_Activity_
The answer must consist of each line below that holds the word "دلار", copied as it stands.
BEGIN
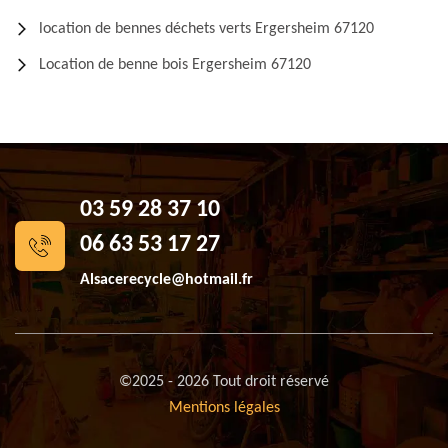
location de bennes déchets verts Ergersheim 67120
Location de benne bois Ergersheim 67120
03 59 28 37 10
06 63 53 17 27
Alsacerecycle@hotmail.fr
©2025 - 2026 Tout droit réservé
Mentions légales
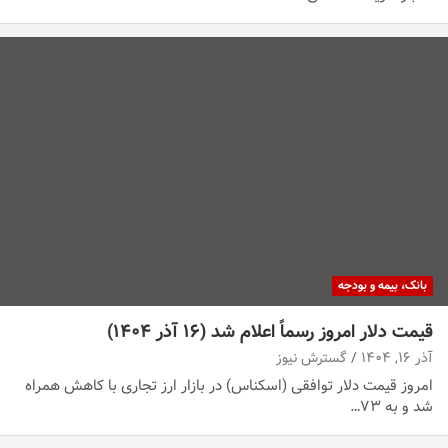
بانک، بیمه و بودجه
قیمت دلار امروز رسماً اعلام شد (۱۶ آذر ۱۴۰۴)
آذر ۱۶, ۱۴۰۴
گسترش نیوز
امروز قیمت دلار توافقی (اسکناس) در بازار ارز تجاری با کاهش همراه
شد و به ۷۳…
END
_Solution to this exercise_
قیمت دلار امروز رسماً اعلام شد (۱۶ آذر ۱۴۰۴)
امروز قیمت دلار توافقی (اسکناس) در بازار ارز تجاری با کاهش همراه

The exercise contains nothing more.